What is expected: Each record must reappear in the answer exactly as it is written.

------------------------------------------------------------------------

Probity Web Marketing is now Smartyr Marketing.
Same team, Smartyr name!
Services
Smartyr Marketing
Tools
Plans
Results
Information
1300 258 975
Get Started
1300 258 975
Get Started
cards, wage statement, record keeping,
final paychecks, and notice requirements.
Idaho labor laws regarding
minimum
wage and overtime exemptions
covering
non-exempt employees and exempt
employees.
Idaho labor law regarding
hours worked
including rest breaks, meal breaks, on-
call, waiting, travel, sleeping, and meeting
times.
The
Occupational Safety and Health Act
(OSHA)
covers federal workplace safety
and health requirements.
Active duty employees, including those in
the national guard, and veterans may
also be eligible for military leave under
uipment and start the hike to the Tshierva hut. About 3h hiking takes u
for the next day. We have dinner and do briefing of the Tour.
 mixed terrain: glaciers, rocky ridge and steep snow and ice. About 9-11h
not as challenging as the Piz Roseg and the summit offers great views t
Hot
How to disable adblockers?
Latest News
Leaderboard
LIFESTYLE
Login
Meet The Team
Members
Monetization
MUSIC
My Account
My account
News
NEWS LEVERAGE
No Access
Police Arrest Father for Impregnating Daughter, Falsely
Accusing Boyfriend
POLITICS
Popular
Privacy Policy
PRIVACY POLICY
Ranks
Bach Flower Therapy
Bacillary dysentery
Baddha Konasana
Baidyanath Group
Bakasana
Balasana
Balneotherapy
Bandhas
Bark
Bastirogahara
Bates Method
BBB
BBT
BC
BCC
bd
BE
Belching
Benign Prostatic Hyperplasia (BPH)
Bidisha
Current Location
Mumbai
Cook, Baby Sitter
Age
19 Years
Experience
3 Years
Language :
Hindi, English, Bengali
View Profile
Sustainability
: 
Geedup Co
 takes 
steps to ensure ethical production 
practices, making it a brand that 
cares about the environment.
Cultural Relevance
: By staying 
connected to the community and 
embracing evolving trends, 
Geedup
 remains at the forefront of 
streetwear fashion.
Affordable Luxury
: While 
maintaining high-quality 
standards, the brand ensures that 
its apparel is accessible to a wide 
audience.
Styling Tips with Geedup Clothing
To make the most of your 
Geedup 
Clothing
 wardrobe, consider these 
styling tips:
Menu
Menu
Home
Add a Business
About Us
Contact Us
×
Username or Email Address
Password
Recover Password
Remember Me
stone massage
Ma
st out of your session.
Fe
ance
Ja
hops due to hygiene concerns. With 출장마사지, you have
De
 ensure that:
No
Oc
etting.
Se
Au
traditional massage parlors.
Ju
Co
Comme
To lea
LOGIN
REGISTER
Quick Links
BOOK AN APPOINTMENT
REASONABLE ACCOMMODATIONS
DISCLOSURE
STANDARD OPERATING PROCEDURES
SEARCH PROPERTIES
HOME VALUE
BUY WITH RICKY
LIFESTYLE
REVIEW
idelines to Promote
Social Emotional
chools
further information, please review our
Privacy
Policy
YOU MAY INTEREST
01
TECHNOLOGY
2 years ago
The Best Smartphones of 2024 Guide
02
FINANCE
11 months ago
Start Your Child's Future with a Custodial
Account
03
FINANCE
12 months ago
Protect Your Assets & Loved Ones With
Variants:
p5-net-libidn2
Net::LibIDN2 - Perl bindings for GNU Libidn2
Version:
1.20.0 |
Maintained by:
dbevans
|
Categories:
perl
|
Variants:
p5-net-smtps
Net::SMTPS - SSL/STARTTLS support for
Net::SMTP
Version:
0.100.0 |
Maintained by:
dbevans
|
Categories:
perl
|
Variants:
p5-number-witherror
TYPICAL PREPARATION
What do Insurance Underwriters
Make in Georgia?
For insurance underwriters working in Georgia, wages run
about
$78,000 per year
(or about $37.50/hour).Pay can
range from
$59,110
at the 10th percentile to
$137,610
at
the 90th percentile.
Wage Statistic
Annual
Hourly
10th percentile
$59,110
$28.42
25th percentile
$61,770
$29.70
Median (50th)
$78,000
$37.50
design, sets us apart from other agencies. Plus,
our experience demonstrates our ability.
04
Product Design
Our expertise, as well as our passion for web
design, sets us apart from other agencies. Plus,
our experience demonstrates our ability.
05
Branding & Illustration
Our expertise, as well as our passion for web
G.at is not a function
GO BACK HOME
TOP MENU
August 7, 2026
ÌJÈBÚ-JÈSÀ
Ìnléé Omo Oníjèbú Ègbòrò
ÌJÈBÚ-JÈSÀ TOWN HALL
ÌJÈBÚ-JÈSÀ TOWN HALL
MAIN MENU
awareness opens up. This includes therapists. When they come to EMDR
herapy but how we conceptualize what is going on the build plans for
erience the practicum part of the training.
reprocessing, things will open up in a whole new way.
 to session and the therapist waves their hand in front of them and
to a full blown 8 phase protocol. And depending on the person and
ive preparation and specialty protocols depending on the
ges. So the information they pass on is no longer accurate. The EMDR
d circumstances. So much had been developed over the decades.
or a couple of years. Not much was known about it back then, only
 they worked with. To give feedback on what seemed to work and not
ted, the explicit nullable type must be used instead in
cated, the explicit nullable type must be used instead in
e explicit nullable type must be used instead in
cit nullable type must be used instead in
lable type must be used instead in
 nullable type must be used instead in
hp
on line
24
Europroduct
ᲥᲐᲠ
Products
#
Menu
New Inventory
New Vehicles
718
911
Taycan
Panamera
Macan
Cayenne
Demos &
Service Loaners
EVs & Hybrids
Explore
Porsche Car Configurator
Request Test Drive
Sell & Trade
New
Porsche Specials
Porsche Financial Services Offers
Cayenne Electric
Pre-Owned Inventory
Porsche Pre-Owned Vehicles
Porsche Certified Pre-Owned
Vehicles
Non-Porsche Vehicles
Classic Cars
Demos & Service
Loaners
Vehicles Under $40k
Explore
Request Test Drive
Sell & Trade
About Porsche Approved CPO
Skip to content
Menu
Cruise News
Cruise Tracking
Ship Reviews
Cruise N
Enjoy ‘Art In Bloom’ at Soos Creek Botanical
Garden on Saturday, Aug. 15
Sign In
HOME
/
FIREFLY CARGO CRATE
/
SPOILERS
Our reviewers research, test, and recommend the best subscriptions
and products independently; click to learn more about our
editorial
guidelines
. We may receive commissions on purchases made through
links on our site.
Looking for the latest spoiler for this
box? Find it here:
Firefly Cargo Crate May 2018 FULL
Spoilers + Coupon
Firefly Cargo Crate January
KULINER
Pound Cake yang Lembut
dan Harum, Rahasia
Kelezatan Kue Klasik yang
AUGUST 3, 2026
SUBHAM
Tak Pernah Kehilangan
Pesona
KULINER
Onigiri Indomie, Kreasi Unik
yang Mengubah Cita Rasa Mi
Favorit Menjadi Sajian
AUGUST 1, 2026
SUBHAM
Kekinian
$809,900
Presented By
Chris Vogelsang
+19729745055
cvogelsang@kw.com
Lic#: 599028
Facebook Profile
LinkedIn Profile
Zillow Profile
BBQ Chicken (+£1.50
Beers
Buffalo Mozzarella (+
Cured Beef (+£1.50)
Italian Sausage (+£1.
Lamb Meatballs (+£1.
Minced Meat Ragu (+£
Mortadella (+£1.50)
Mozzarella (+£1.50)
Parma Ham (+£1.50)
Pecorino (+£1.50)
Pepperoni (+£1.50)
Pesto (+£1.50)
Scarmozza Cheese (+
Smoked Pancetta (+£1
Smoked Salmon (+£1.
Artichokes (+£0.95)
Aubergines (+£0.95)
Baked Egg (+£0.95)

------------------------------------------------------------------------

Solution to this exercise:
Probity Web Marketing is now Smartyr Marketing.
Same team, Smartyr name!
Services
Smartyr Marketing
Tools
Plans
Results
Information
1300 258 975
Get Started
1300 258 975
Get Started
cards, wage statement, record keeping,
final paychecks, and notice requirements.
Idaho labor laws regarding
minimum
wage and overtime exemptions
covering
non-exempt employees and exempt
employees.
Idaho labor law regarding
hours worked
including rest breaks, meal breaks, on-
call, waiting, travel, sleeping, and meeting
times.
The
Occupational Safety and Health Act
(OSHA)
covers federal workplace safety
and health requirements.
Active duty employees, including those in
the national guard, and veterans may
also be eligible for military leave under
uipment and start the hike to the Tshierva hut. About 3h hiking takes u
for the next day. We have dinner and do briefing of the Tour.
 mixed terrain: glaciers, rocky ridge and steep snow and ice. About 9-11h
not as challenging as the Piz Roseg and the summit offers great views t
Hot
How to disable adblockers?
Latest News
Leaderboard
LIFESTYLE
Login
Meet The Team
Members
Monetization
MUSIC
My Account
My account
News
NEWS LEVERAGE
No Access
Police Arrest Father for Impregnating Daughter, Falsely
Accusing Boyfriend
POLITICS
Popular
Privacy Policy
PRIVACY POLICY
Ranks
Bach Flower Therapy
Bacillary dysentery
Baddha Konasana
Baidyanath Group
Bakasana
Balasana
Balneotherapy
Bandhas
Bark
Bastirogahara
Bates Method
BBB
BBT
BC
BCC
bd
BE
Belching
Benign Prostatic Hyperplasia (BPH)
Bidisha
Current Location
Mumbai
Cook, Baby Sitter
Age
19 Years
Experience
3 Years
Language :
Hindi, English, Bengali
View Profile
Sustainability
: 
Geedup Co
 takes 
steps to ensure ethical production 
practices, making it a brand that 
cares about the environment.
Cultural Relevance
: By staying 
connected to the community and 
embracing evolving trends, 
Geedup
 remains at the forefront of 
streetwear fashion.
Affordable Luxury
: While 
maintaining high-quality 
standards, the brand ensures that 
its apparel is accessible to a wide 
audience.
Styling Tips with Geedup Clothing
To make the most of your 
Geedup 
Clothing
 wardrobe, consider these 
styling tips:
Menu
Menu
Home
Add a Business
About Us
Contact Us
×
Username or Email Address
Password
Recover Password
Remember Me
stone massage
Ma
st out of your session.
Fe
ance
Ja
hops due to hygiene concerns. With 출장마사지, you have
De
 ensure that:
No
Oc
etting.
Se
Au
traditional massage parlors.
Ju
Co
Comme
To lea
LOGIN
REGISTER
Quick Links
BOOK AN APPOINTMENT
REASONABLE ACCOMMODATIONS
DISCLOSURE
STANDARD OPERATING PROCEDURES
SEARCH PROPERTIES
HOME VALUE
BUY WITH RICKY
LIFESTYLE
REVIEW
idelines to Promote
Social Emotional
chools
further information, please review our
Privacy
Policy
YOU MAY INTEREST
01
TECHNOLOGY
2 years ago
The Best Smartphones of 2024 Guide
02
FINANCE
11 months ago
Start Your Child's Future with a Custodial
Account
03
FINANCE
12 months ago
Protect Your Assets & Loved Ones With
Variants:
p5-net-libidn2
Net::LibIDN2 - Perl bindings for GNU Libidn2
Version:
1.20.0 |
Maintained by:
dbevans
|
Categories:
perl
|
Variants:
p5-net-smtps
Net::SMTPS - SSL/STARTTLS support for
Net::SMTP
Version:
0.100.0 |
Maintained by:
dbevans
|
Categories:
perl
|
Variants:
p5-number-witherror
TYPICAL PREPARATION
What do Insurance Underwriters
Make in Georgia?
For insurance underwriters working in Georgia, wages run
about
$78,000 per year
(or about $37.50/hour).Pay can
range from
$59,110
at the 10th percentile to
$137,610
at
the 90th percentile.
Wage Statistic
Annual
Hourly
10th percentile
$59,110
$28.42
25th percentile
$61,770
$29.70
Median (50th)
$78,000
$37.50
design, sets us apart from other agencies. Plus,
our experience demonstrates our ability.
04
Product Design
Our expertise, as well as our passion for web
design, sets us apart from other agencies. Plus,
our experience demonstrates our ability.
05
Branding & Illustration
Our expertise, as well as our passion for web
G.at is not a function
GO BACK HOME
TOP MENU
August 7, 2026
ÌJÈBÚ-JÈSÀ
Ìnléé Omo Oníjèbú Ègbòrò
ÌJÈBÚ-JÈSÀ TOWN HALL
ÌJÈBÚ-JÈSÀ TOWN HALL
MAIN MENU
awareness opens up. This includes therapists. When they come to EMDR
herapy but how we conceptualize what is going on the build plans for
erience the practicum part of the training.
reprocessing, things will open up in a whole new way.
 to session and the therapist waves their hand in front of them and
to a full blown 8 phase protocol. And depending on the person and
ive preparation and specialty protocols depending on the
ges. So the information they pass on is no longer accurate. The EMDR
d circumstances. So much had been developed over the decades.
or a couple of years. Not much was known about it back then, only
 they worked with. To give feedback on what seemed to work and not
ted, the explicit nullable type must be used instead in
cated, the explicit nullable type must be used instead in
e explicit nullable type must be used instead in
cit nullable type must be used instead in
lable type must be used instead in
 nullable type must be used instead in
hp
on line
24
Europroduct
ᲥᲐᲠ
Products
#
Menu
New Inventory
New Vehicles
718
911
Taycan
Panamera
Macan
Cayenne
Demos &
Service Loaners
EVs & Hybrids
Explore
Porsche Car Configurator
Request Test Drive
Sell & Trade
New
Porsche Specials
Porsche Financial Services Offers
Cayenne Electric
Pre-Owned Inventory
Porsche Pre-Owned Vehicles
Porsche Certified Pre-Owned
Vehicles
Non-Porsche Vehicles
Classic Cars
Demos & Service
Loaners
Vehicles Under $40k
Explore
Request Test Drive
Sell & Trade
About Porsche Approved CPO
Skip to content
Menu
Cruise News
Cruise Tracking
Ship Reviews
Cruise N
Enjoy ‘Art In Bloom’ at Soos Creek Botanical
Garden on Saturday, Aug. 15
Sign In
HOME
/
FIREFLY CARGO CRATE
/
SPOILERS
Our reviewers research, test, and recommend the best subscriptions
and products independently; click to learn more about our
editorial
guidelines
. We may receive commissions on purchases made through
links on our site.
Looking for the latest spoiler for this
box? Find it here:
Firefly Cargo Crate May 2018 FULL
Spoilers + Coupon
Firefly Cargo Crate January
KULINER
Pound Cake yang Lembut
dan Harum, Rahasia
Kelezatan Kue Klasik yang
AUGUST 3, 2026
SUBHAM
Tak Pernah Kehilangan
Pesona
KULINER
Onigiri Indomie, Kreasi Unik
yang Mengubah Cita Rasa Mi
Favorit Menjadi Sajian
AUGUST 1, 2026
SUBHAM
Kekinian
$809,900
Presented By
Chris Vogelsang
+19729745055
cvogelsang@kw.com
Lic#: 599028
Facebook Profile
LinkedIn Profile
Zillow Profile
BBQ Chicken (+£1.50
Beers
Buffalo Mozzarella (+
Cured Beef (+£1.50)
Italian Sausage (+£1.
Lamb Meatballs (+£1.
Minced Meat Ragu (+£
Mortadella (+£1.50)
Mozzarella (+£1.50)
Parma Ham (+£1.50)
Pecorino (+£1.50)
Pepperoni (+£1.50)
Pesto (+£1.50)
Scarmozza Cheese (+
Smoked Pancetta (+£1
Smoked Salmon (+£1.
Artichokes (+£0.95)
Aubergines (+£0.95)
Baked Egg (+£0.95)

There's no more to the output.